The chart here shows how this played out over the last 2 decades. Beneath it are some bullets to clarify:
- Orange Bars are actual spending. Most of that data comes from this document. More detail is also available in our financial town reports found here.
- The Blue Bars are the simple modeling of what we might have spent if we simply bumped up our spending by ~2.5% every year since the 2000 baseline. That’s basically the real cost of living, inflation, or CPI increases that were experienced. According to the Federal Reserve, average CPI since 2000 has been about 2.25%.
- The Red Trend Line is a 5 year smoothed average. The slope of that trend is notable. When it’s flat as it has been for the last several years, comparable districts begin “catching up” with our spending excesses of the past.
- The Black Line is PK-12 enrollment data from RIDE. That steady decline is based on children born in South Kingstown and is expected to continue.
Had we simply mirrored our Massachusetts counterparts, our budget could be between $45 to $50 million, instead of the $64 million Pro Forma budget we have today.

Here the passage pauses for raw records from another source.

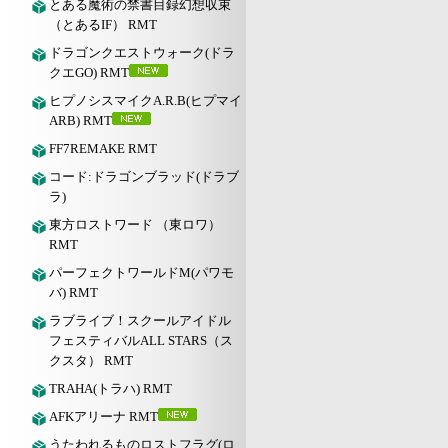
とある魔術の禁書目録幻想収束
（とあるIF） RMT
ドラゴンクエストウォーク(ドラ
クエGO) RMT
ヒプノシスマイクA.R.B(ヒプマイ
ARB) RMT
FF7REMAKE RMT
コード:ドラゴンブラッド(ドラブ
ラ)
東方ロストワード （東ロワ）
RMT
パーフェクトワールドM(パワモ
バ) RMT
ラブライブ！スクールアイドル
フェスティバルALL STARS（ス
クスタ） RMT
TRAHA(トラハ) RMT
AFKアリーナ RMT
うたわれるものロストフラグ(ロ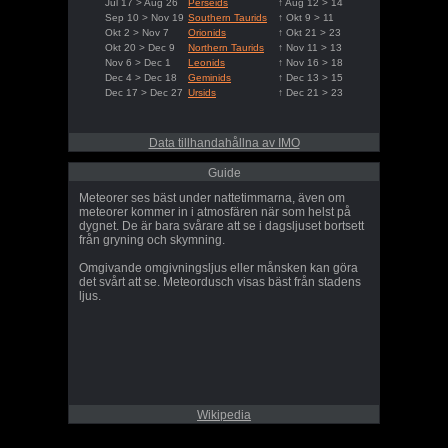
Jul 17 > Aug 26
Perseids
↑ Aug 12 > 14
Sep 10 > Nov 19
Southern Taurids
↑ Okt 9 > 11
Okt 2 > Nov 7
Orionids
↑ Okt 21 > 23
Okt 20 > Dec 9
Northern Taurids
↑ Nov 11 > 13
Nov 6 > Dec 1
Leonids
↑ Nov 16 > 18
Dec 4 > Dec 18
Geminids
↑ Dec 13 > 15
Dec 17 > Dec 27
Ursids
↑ Dec 21 > 23
Data tillhandahållna av IMO
Guide
Meteorer ses bäst under nattetimmarna, även om
meteorer kommer in i atmosfären när som helst på
dygnet. De är bara svårare att se i dagsljuset bortsett
från gryning och skymning.
Omgivande omgivningsljus eller månsken kan göra
det svårt att se. Meteordusch visas bäst från stadens
ljus.
Wikipedia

With our declining enrollment, we would have been able to manage that spending while providing inflationary adjustments to employee compensation.
The tax side of the equation is often the most visible and contested, but it is this spending side that really drives the trends. The budget cycle is very predictable and almost always loses sight of the longer term objectives. It is not unique to the public sector either. But the underlying assumption is always that last year’s budget was perfect, and next year’s must require an increase because of inflation. Plus we’ll need to grab a little extra because we’re losing money from the state. Sound familiar?
Suppose alternatively that we take a 10 year strategic approach. From a board level (Town Council or School Committee), it is not necessary to examine every general ledger account and predict what it might look like 10 years out. All that need happen, is for the approving body to take the long term vision and limit the spending increases. In our case, if we simply keep spending level, we’ll reach competitive levels in 7 to 10 years. And rather than weather the annual “Cut List”, we ask our operations people to do the “Keep, Stop, Fix” approach to all of our spending. When they recommend “stopping” something, listen and help them navigate any political fallout from such a recommendation.
The plan that was in place prior to the 2018 election created the framework to address the biggest factor limiting our ability to maintain and overhaul our facilities. The abrupt departure from the key spending containment elements (consolidating at the middle school and elementary school levels) of that plan inhibits our ability to fund the needed improvements to our physical structures. There is a very real argument that South Kingstown has a greater capacity to pay for these things as one of the wealthier towns in Rhode Island. But it always comes with a tradeoff. Do we raise tax revenue by selling off our pristine coastline for development? Do we ignore our forest management obligations? Do we force our seniors out of of town by pushing tax levels beyond their ability to pay? All of these and many more are the consequences of the decisions we make in our schools. We might argue their severity, but not their existence.
In upcoming pieces, I will show a comparison of a similar sized district in Massachusetts. Ultimately I will tie this in to our Facility discussion and why the single driving factor limiting our investment is our operating expenditure. In November, South Kingstown Schools jumped from a strategic plan to a tactical, reactive one. As such we’ll need to reconsider our major investment decisions.